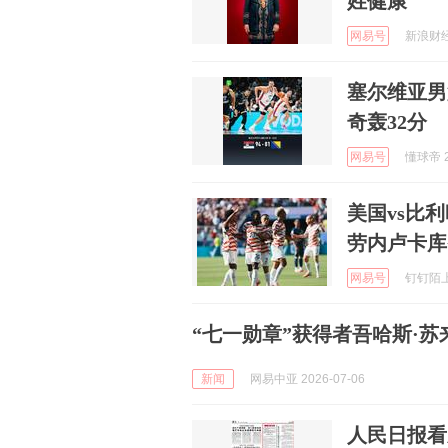
姓健康
网易号
新浪财经 
塞尔维亚男
奇轰32分
网易号
懂球帝 2
美国vs比
劳内卢卡库
网易号
钉钉陌上花
“七一勋章”获得者吾哈斯·
新闻
网易中亚 2026-07-06
人民日报看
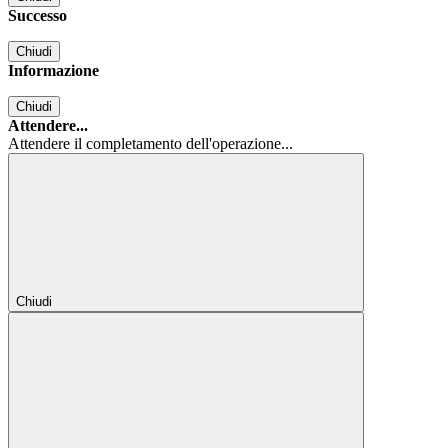
Successo
Chiudi
Informazione
Chiudi
Attendere...
Attendere il completamento dell'operazione...
Chiudi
........
**REQUIREMENT**: Make an exact copy of the listing, with no images in it.

**FINISHED TASK**:
姓健康
网易号
新浪财经 
塞尔维亚男
奇轰32分
网易号
懂球帝 2
美国vs比
劳内卢卡库
网易号
钉钉陌上花
“七一勋章”获得者吾哈斯·
新闻
网易中亚 2026-07-06
人民日报看
Successo
Chiudi
Informazione
Chiudi
Attendere...
Attendere il completamento dell'operazione...
Chiudi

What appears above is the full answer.